**Activity:** Your output should repeat the entries below exactly. It should contain no images.

**Extracted information:**
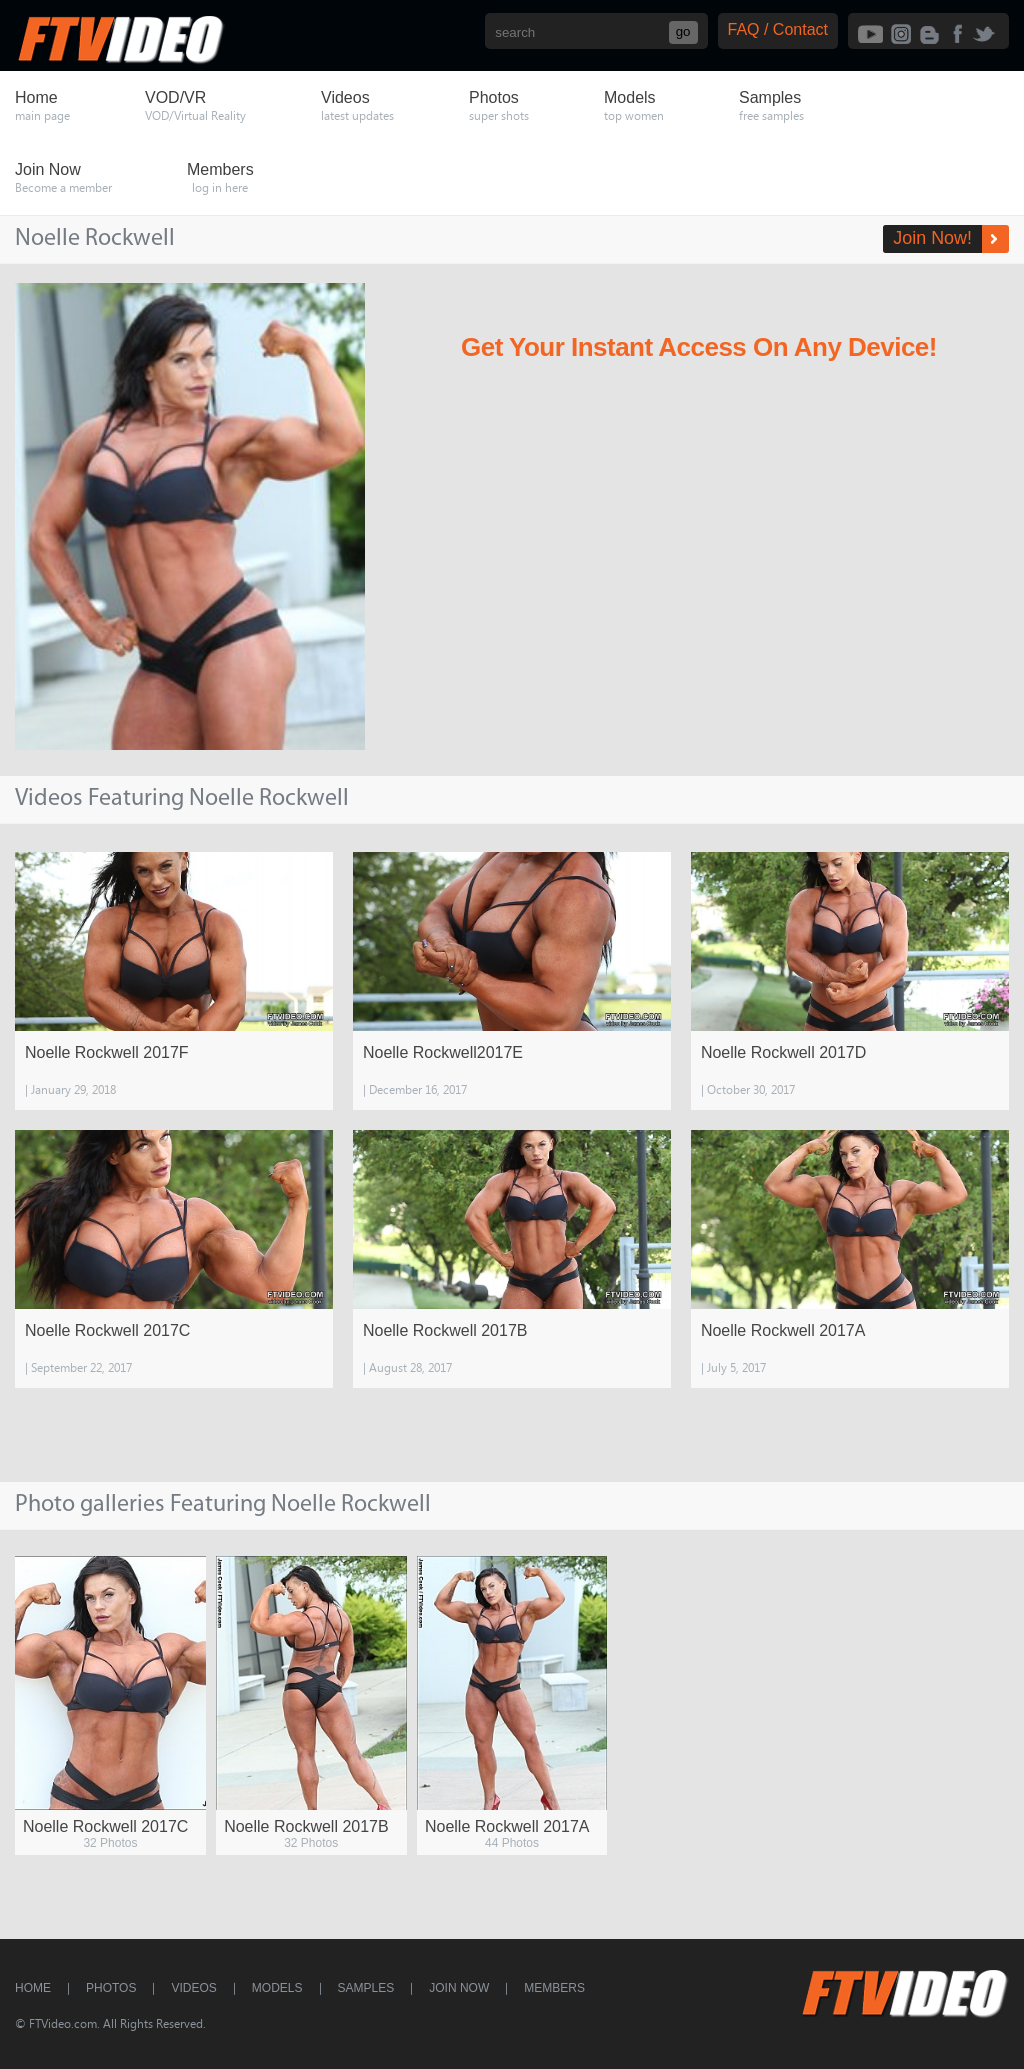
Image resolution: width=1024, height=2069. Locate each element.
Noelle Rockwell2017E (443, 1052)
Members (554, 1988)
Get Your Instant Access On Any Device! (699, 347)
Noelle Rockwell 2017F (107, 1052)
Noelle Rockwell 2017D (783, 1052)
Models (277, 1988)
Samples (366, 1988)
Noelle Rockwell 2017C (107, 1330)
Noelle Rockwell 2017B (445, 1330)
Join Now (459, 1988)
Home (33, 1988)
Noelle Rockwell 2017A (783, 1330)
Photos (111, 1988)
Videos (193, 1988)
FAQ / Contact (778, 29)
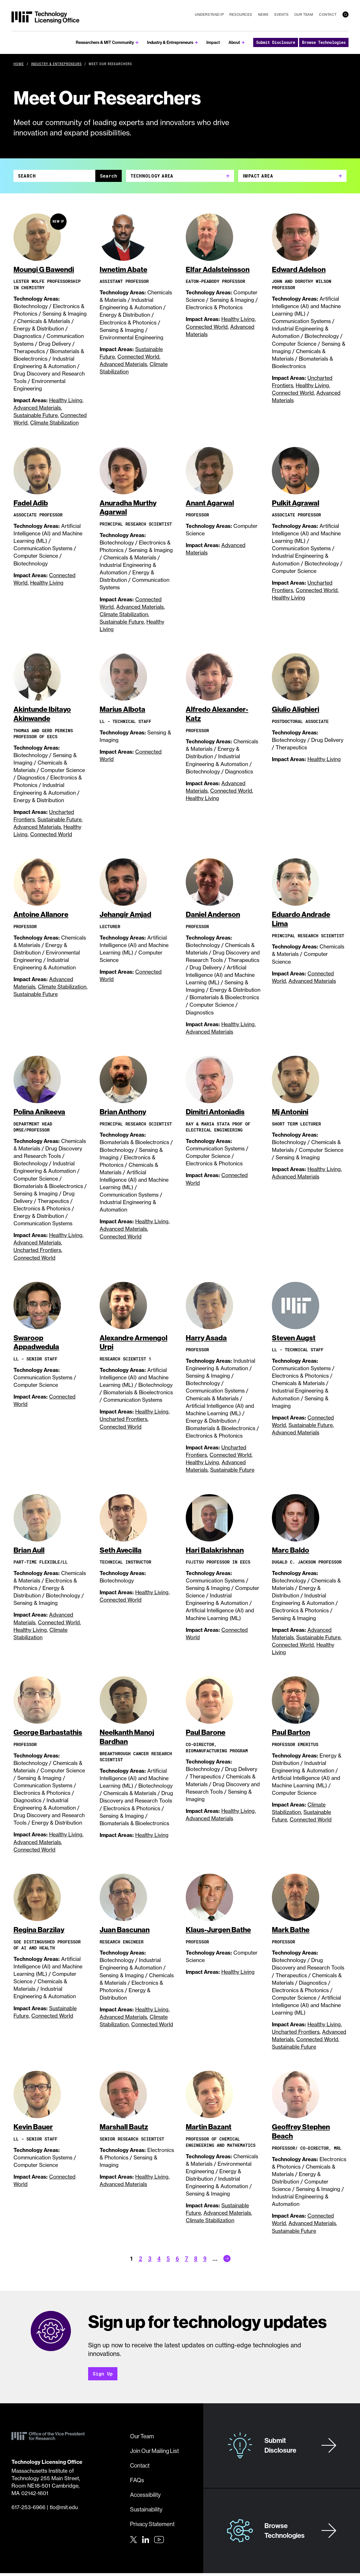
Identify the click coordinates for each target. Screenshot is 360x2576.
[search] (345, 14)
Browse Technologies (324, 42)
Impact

**Answer box:**
Image resolution: width=1024, height=2069. Locate each element.
Noelle Rockwell2017E (443, 1052)
Members (554, 1988)
Get Your Instant Access On Any Device! (699, 347)
Noelle Rockwell 2017F (107, 1052)
Noelle Rockwell 2017D (783, 1052)
Models (277, 1988)
Samples (366, 1988)
Noelle Rockwell 2017C (107, 1330)
Noelle Rockwell 2017B (445, 1330)
Join Now (459, 1988)
Home (33, 1988)
Noelle Rockwell 2017A (783, 1330)
Photos (111, 1988)
Videos (193, 1988)
FAQ / Contact (778, 29)
Identify the click coordinates for each target. Screenshot is 360x2576.
[search] (345, 14)
Browse Technologies (324, 42)
Impact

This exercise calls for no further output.